Ela é a única parte boa que restou do amor da minha vida. Felizmente encontrei uma nova esposa que se dá bem com a Lívia.
Conto os dias para chegar o final de semana e ir buscá-la na casa dos meus pais. Eles nunca se acostumaram na cidade grande e ainda mantêm a pacata granja onde vivi a minha infância e parte da juventude.
Consegui entrar para a faculdade de administração e abri meu próprio negócio de paisagismo. Tudo que sei sobre plantas e jardins aprendi com meu pai.
Conheci a mãe da Lívia quando fui prestigiar um amigo da faculdade que toca violoncelo na orquestra e também estudava administração na época. Ela parecia uma sereia ruiva em cima do palco, me atraindo com seu canto mortal.
Fui ludibriado pelo meu próprio coração e me entreguei a esse romance avassalador pouco me importando de ela ser seis anos mais velha que eu.
Dessa paixão nasceu a Lívia que me fez pedi-la em casamento. Quando nosso relacionamento chegou ao fim minha filha foi morar no interior com meus pais.
Conheci minha atual esposa, Sandra, quando ela contratou o serviço de paisagismo da minha empresa para casa de sua mãe. Com pouco mais de um ano de relacionamento nos casamos e vim morar no apartamento dela.
Saio do apartamento pontualmente as 07h00min da manhã para minha corrida matinal. Sempre trabalhei com meu pai na granja, o serviço braçal me fez ficar atlético.
Na verdade meu pai tinha o hábito de correr pela manhã acho que acabei herdando essa disposição dele. Peguei o gosto pela corrida.
Como acontece há seis meses encontro o rapaz cadeirante e seu acompanhante no elevador que parece ser escravo da pontualidade como eu sou.
Ele está com a mesma cara de aborrecido de sempre, limitando-se a me cumprimentar com apenas um "bom dia" e olha para a porta do elevador em silêncio durante todo o trajeto de descida.

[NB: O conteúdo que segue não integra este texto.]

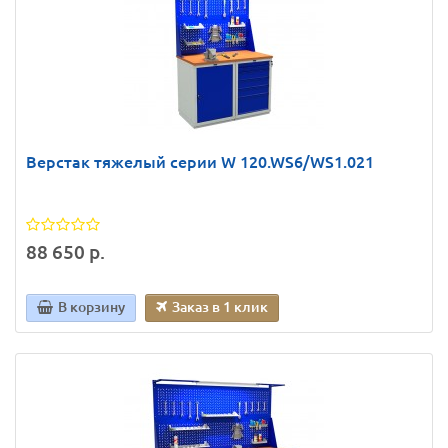
Верстак тяжелый серии W 120.WS6/WS1.021
88 650 р.
В корзину
Заказ в 1 клик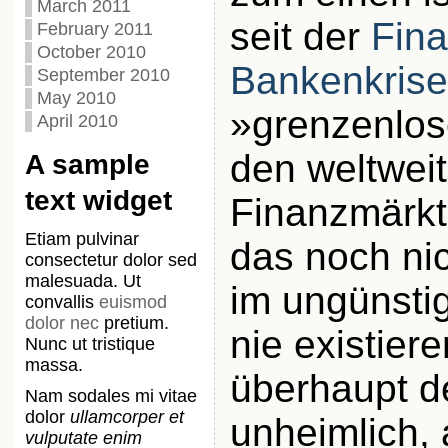
March 2011
seit der
Fina
February 2011
October 2010
Bankenkrise
September 2010
May 2010
»grenzenlos
April 2010
den weltwei
A sample
text widget
Finanzmärkte
Etiam pulvinar
das noch nic
consectetur dolor sed
malesuada. Ut
im ungünstig
convallis
euismod
dolor nec
pretium.
nie existier
Nunc ut tristique
massa.
überhaupt d
Nam sodales mi vitae
dolor
ullamcorper et
unheimlich,
vulputate enim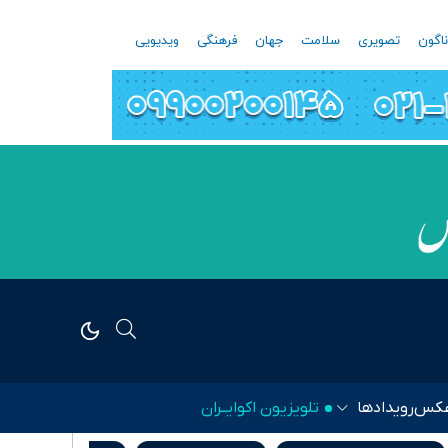
اگون
تصویری
سلامت
جهان
فرهنگی
ویدیویی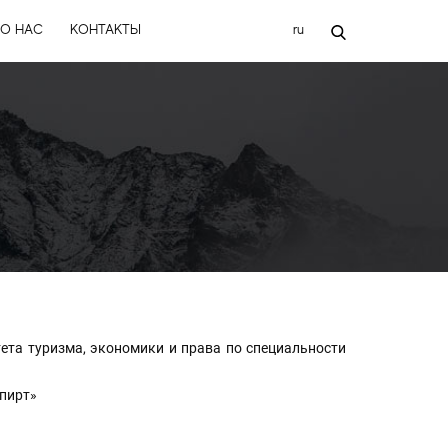
ru
О НАС
КОНТАКТЫ
ета туризма, экономики и права по специальности
пирт»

Eu quase sou contagiado pela sua amargura.
Eu sempre falo com ele, para por em prática a educação que minha querida mãe me deu, de não ser descortês ou de ser preconceituoso e isso eu jamais faria.
Seu jeito sombrio e reservado me fez não ultrapassar as duas palavras sagradas que troco com ele, porém hoje estou mais animado que qualquer outro dia, pois faltam apenas três dias para a chegada da minha filha que encerrou o ano letivo na cidade em que nasci e virá passar as festividades conosco. Ela iniciará o ensino médio o ano que vem.

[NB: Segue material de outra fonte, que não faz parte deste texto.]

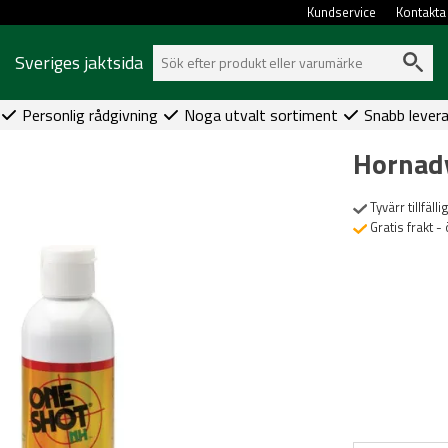
Kundservice
Kontakta
Sveriges jaktsida
Personlig rådgivning
Noga utvalt sortiment
Snabb lever
Hornady
Tyvärr tillfällig
Gratis frakt -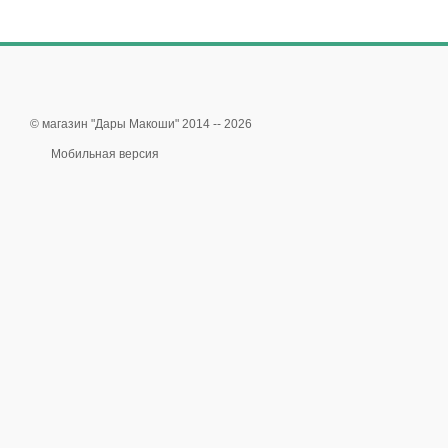
© магазин "Дары Макоши" 2014 -- 2026
Мобильная версия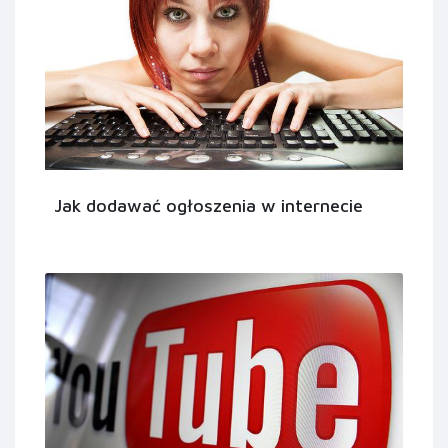
Jak dodawać ogłoszenia w internecie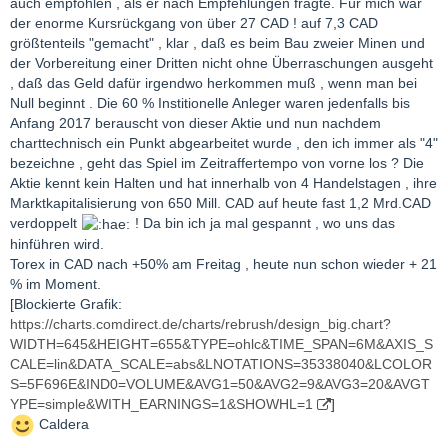
auch empfohlen , als er nach Empfehlungen fragte. Für mich war
der enorme Kursrückgang von über 27 CAD ! auf 7,3 CAD
größtenteils "gemacht" , klar , daß es beim Bau zweier Minen und
der Vorbereitung einer Dritten nicht ohne Überraschungen ausgeht
, daß das Geld dafür irgendwo herkommen muß , wenn man bei
Null beginnt . Die 60 % Institionelle Anleger waren jedenfalls bis
Anfang 2017 berauscht von dieser Aktie und nun nachdem
charttechnisch ein Punkt abgearbeitet wurde , den ich immer als "4"
bezeichne , geht das Spiel im Zeitraffertempo von vorne los ? Die
Aktie kennt kein Halten und hat innerhalb von 4 Handelstagen , ihre
Marktkapitalisierung von 650 Mill. CAD auf heute fast 1,2 Mrd.CAD
verdoppelt
! Da bin ich ja mal gespannt , wo uns das
hinführen wird.
Torex in CAD nach +50% am Freitag , heute nun schon wieder + 21
% im Moment.
[Blockierte Grafik:
https://charts.comdirect.de/charts/rebrush/design_big.chart?
WIDTH=645&HEIGHT=655&TYPE=ohlc&TIME_SPAN=6M&AXIS_S
CALE=lin&DATA_SCALE=abs&LNOTATIONS=35338040&LCOLOR
S=5F696E&IND0=VOLUME&AVG1=50&AVG2=9&AVG3=20&AVGT
YPE=simple&WITH_EARNINGS=1&SHOWHL=1
]
Caldera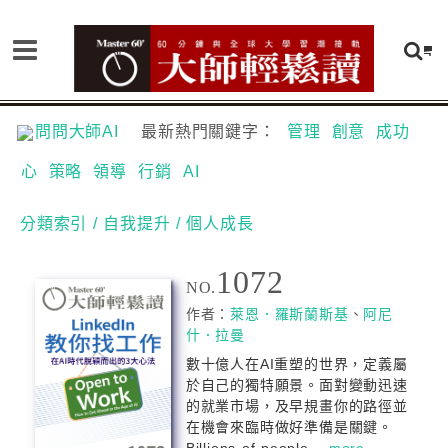
問問大師AI
最新熱門關鍵字：
管理
創意
成功
心
策略
領導
行銷
AI
分類索引
/ 自我提升
/ 個人成長
1072
NO.
作者：
萊恩．羅斯蘭斯基
、
阿尼
什．拉曼
數十億人在AI重塑的世界，定義屬
於自己的獨特願景。面對變動迅速
的就業市場，及早規畫你的路徑並
在機會來臨時做好準備是關鍵。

Considerando todos esses fatos resolvo arriscar uma conversa mais profunda. O jovem, que deve estar na casa dos vinte anos, encara a porta com determinação e um pouco encolhido na cadeira.
Com toda essa postura ele parece ainda mais amistoso do que seu companheiro que está praticamente largado no espelho do elevador e com cara de tédio. Nunca os vi trocar uma palavra entre si. Estendo minha mão para o rapaz com animação:
− Meu nome é Teodoro, todo esse tempo que dividimos o elevador nunca nos apresentamos.

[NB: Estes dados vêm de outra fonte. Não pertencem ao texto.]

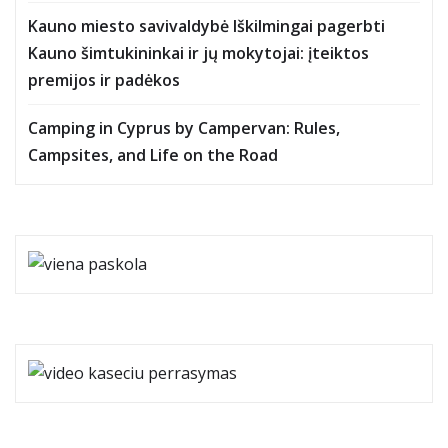
Kauno miesto savivaldybė Iškilmingai pagerbti
Kauno šimtukininkai ir jų mokytojai: įteiktos
premijos ir padėkos
Camping in Cyprus by Campervan: Rules,
Campsites, and Life on the Road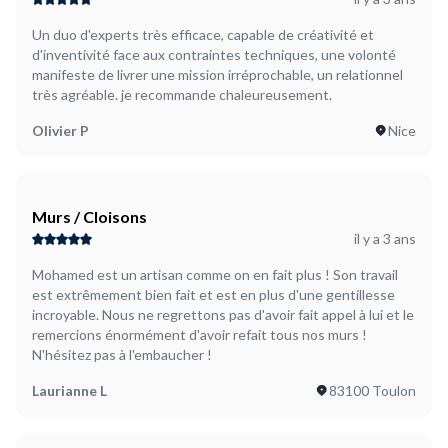
d'un goulotte électrique
Un duo d'experts très efficace, capable de créativité et
d'inventivité face aux contraintes techniques, une volonté
manifeste de livrer une mission irréprochable, un relationnel
très agréable. je recommande chaleureusement.
Olivier P
Nice
Murs / Cloisons
il y a 3 ans
Mohamed est un artisan comme on en fait plus ! Son travail
est extrêmement bien fait et est en plus d'une gentillesse
incroyable. Nous ne regrettons pas d'avoir fait appel à lui et le
remercions énormément d'avoir refait tous nos murs !
N'hésitez pas à l'embaucher !
Laurianne L
83100 Toulon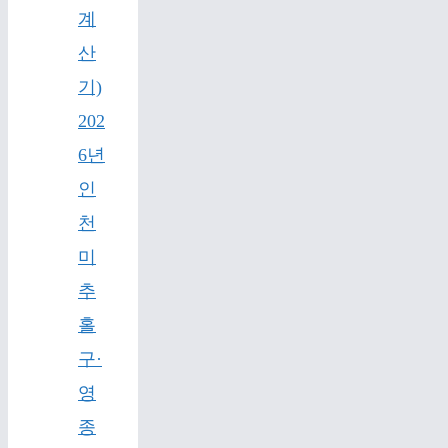
계
산
기)
202
6년
인
천
미
추
홀
구·
영
종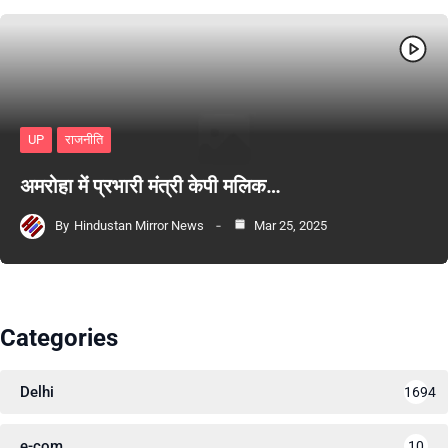
UP
राजनीति
अमरोहा में प्रभारी मंत्री केपी मलिक…
By
Hindustan Mirror News
Mar 25, 2025
Categories
Delhi
1694
e-com
10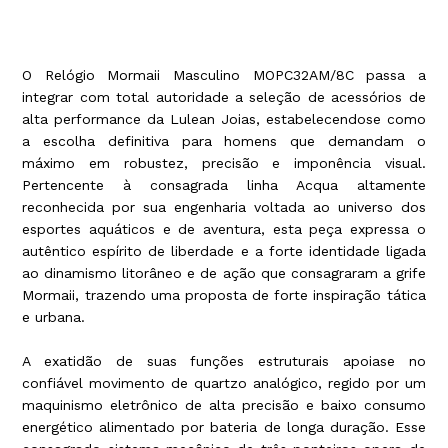
O Relógio Mormaii Masculino MOPC32AM/8C passa a
integrar com total autoridade a seleção de acessórios de
alta performance da Lulean Joias, estabelecendose como
a escolha definitiva para homens que demandam o
máximo em robustez, precisão e imponência visual.
Pertencente à consagrada linha Acqua altamente
reconhecida por sua engenharia voltada ao universo dos
esportes aquáticos e de aventura, esta peça expressa o
autêntico espírito de liberdade e a forte identidade ligada
ao dinamismo litorâneo e de ação que consagraram a grife
Mormaii, trazendo uma proposta de forte inspiração tática
e urbana.
A exatidão de suas funções estruturais apoiase no
confiável movimento de quartzo analógico, regido por um
maquinismo eletrônico de alta precisão e baixo consumo
energético alimentado por bateria de longa duração. Esse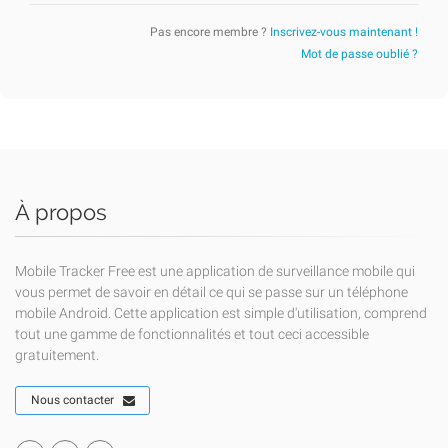
Pas encore membre ?
Inscrivez-vous maintenant !
Mot de passe oublié ?
À propos
Mobile Tracker Free est une application de surveillance mobile qui
vous permet de savoir en détail ce qui se passe sur un téléphone
mobile Android. Cette application est simple d'utilisation, comprend
tout une gamme de fonctionnalités et tout ceci accessible
gratuitement.
Nous contacter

Ele encara minha mão, em seguida ergue os olhos fitando meu rosto em choque como se eu estivesse o ofendendo com o pior dos xingamentos.
− Ele é deficiente! – O companheiro me fala com uma voz azeda, como se a cadeira de rodas não gritasse esse fato ou eu não pudesse enxergar.
Antes que eu pudesse entender o que se passava e recolher a mão, o homem a aperta e conclui.
− Meu nome é Arnaldo e o do rapaz mal humorado aqui é Nicholas.
− Eu não sabia que minhas cordas vocais também eram deficientes, Arnaldo. Quando quiser que alguém fale por mim eu mesmo solicito.
O rapaz se manifesta, revida entredentes deixando claro o seu descontentamento. Felizmente as portas do elevador se abrem e eu dou as costas a ambos saindo constrangido para a recepção.
Acredito que eles iriam para a garagem, pois ainda ouço o homem falar baixinho antes que as portas se fechem novamente.
− Além de mimado é mal educado.
Estaciono na minha vaga do condomínio. Lívia está atenta a cada detalhe. Apesar de eu trazê-la para minha casa algumas vezes para ficar comigo, seus olhos varrem o ambiente com curiosidade na rotina intensa e caótica da capital como se isso fosse uma novidade para ela.
Ela parece feliz e me sinto de igual modo. Liv estudará numa das melhores escolas daqui e sua amiga Lúcia estudará na mesma escola.
Nicholas
Em todo esse tempo eu entrei em uma rotina pesada de exercícios intercalando as fisioterapias entre a clínica e em casa.
Essa rotina insana tem me rendido alguns resultados positivos, recuperei um pouco de sensibilidade nos braços o que me permitiu controlar a cadeira de rodas motorizada com a mão – apesar das minhas mãos continuarem igual as pernas: sem nenhuma utilidade.
Eu não consigo erguer os braços, meu antebraço chega ao máximo próximo a boca. Os movimentos recém-adquiridos me levaram a terríveis dores nos ombros certamente por forçá-los bastante para puxar os braços.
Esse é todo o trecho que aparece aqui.